Of all the ridiculous tech in the world, the GoJo iPhone headset has got to be among the most ridiculous. It consists of a headband that attaches to your phone, enabling you to make literally (groan) hands-free calls.
It works courtesy of a suction cup and attachment point stickers. You clean the back of your phone, add the sticker, and grab that sticker with the onboard suction cup.
The grip is reasonably strong. I mention that as an aside, since that grip quickly becomes immaterial. The entire point of this unit is to give you a cheek-and-ear-wedgie, physically attaching a phone to your face for untold sweaty hours at a time.
The unit I tested gave me a massive headache, gripping my head with sufficient force to ensure that my phone would never be leaving my face. The phone stayed in place, but it became far more intimate with my jawline than I ever consented to. I had to peel my poor iPhone off my face to get some relief.

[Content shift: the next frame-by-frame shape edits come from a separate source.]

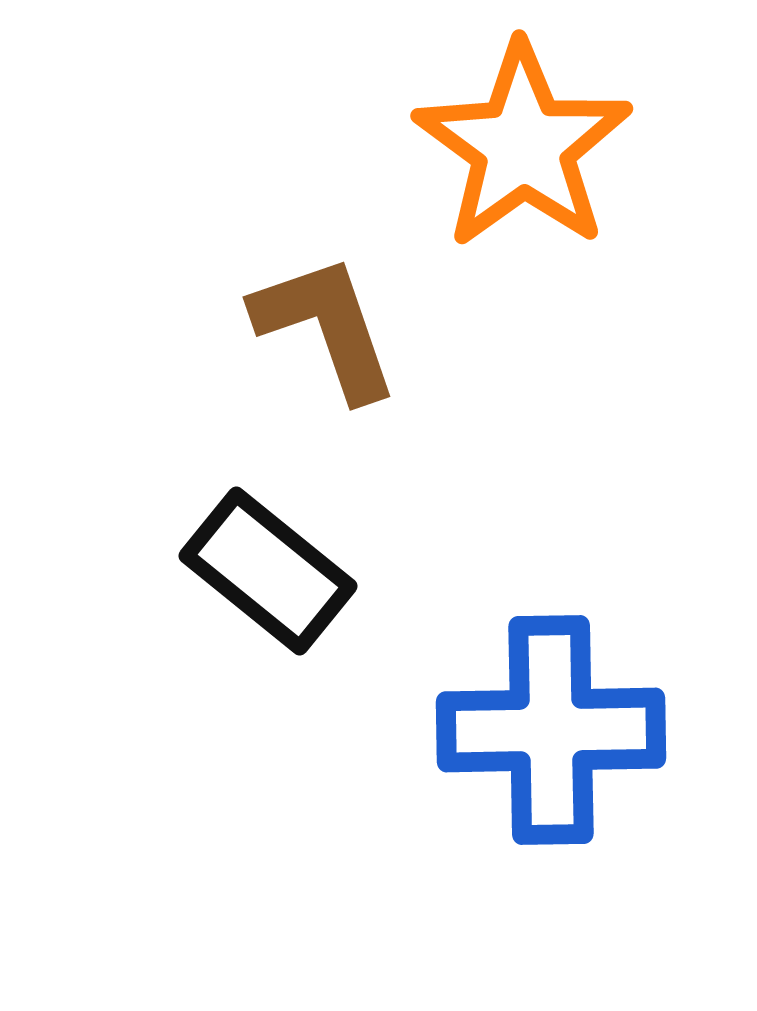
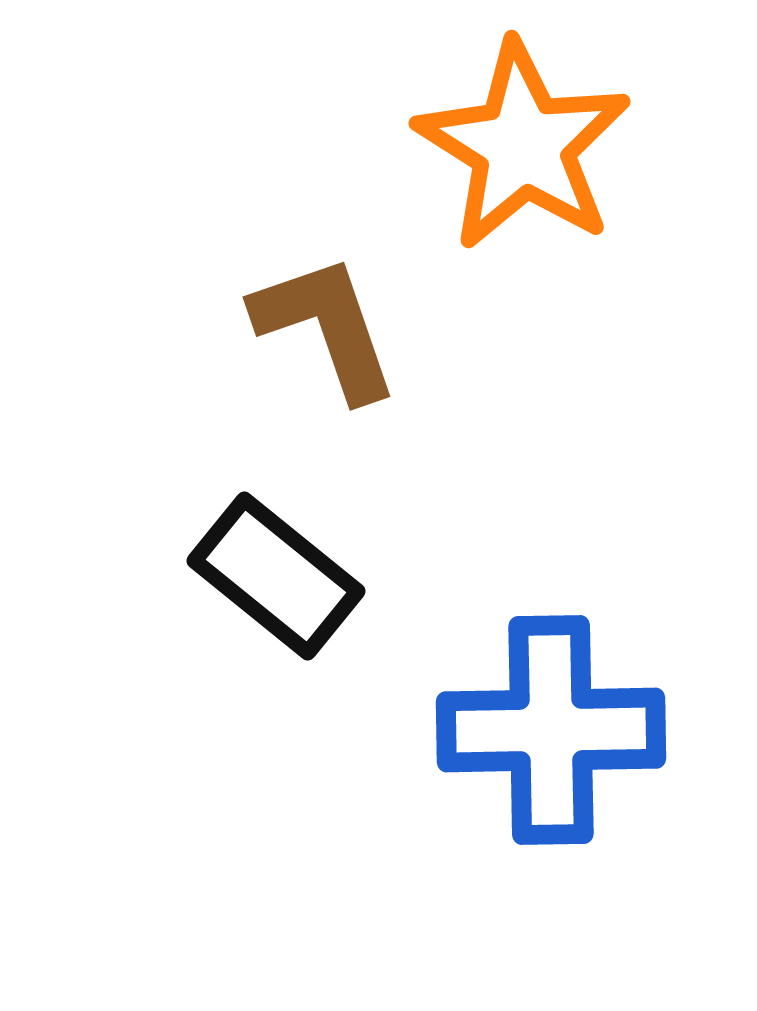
orange star: rotated 4 degrees counterclockwise
black rectangle: moved 8 px right, 5 px down
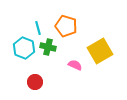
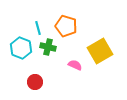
cyan hexagon: moved 3 px left
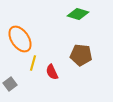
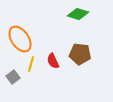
brown pentagon: moved 1 px left, 1 px up
yellow line: moved 2 px left, 1 px down
red semicircle: moved 1 px right, 11 px up
gray square: moved 3 px right, 7 px up
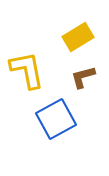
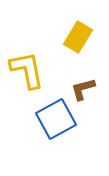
yellow rectangle: rotated 28 degrees counterclockwise
brown L-shape: moved 12 px down
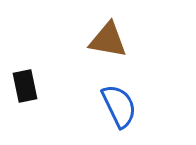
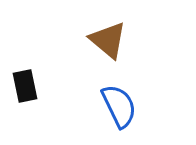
brown triangle: rotated 30 degrees clockwise
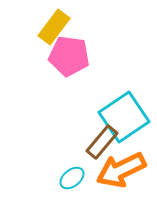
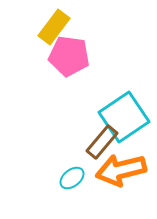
orange arrow: rotated 12 degrees clockwise
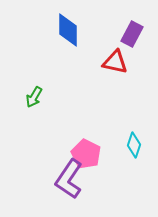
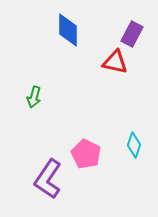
green arrow: rotated 15 degrees counterclockwise
purple L-shape: moved 21 px left
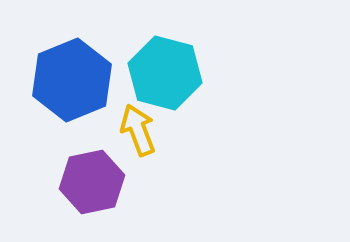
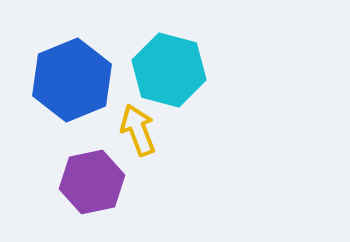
cyan hexagon: moved 4 px right, 3 px up
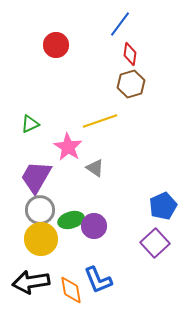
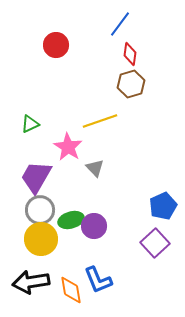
gray triangle: rotated 12 degrees clockwise
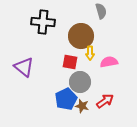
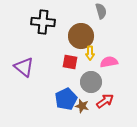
gray circle: moved 11 px right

Apparently, not everyone dislikes the "Hey, is that an iPhone Cthulhu chowing down on your face?" approach created by the GoJo. The Amazon reviews included several non-one-star write-ups. Some of them even appeared to be non-ironic. On the whole, we here at TUAW cannot recommend this unit except if you somehow suffer from iphonevoraphilia.
This baby was originally released at a substantially higher price than the $1 I spent at my local Dollar Tree. All told, it probably wasn't worth that buck.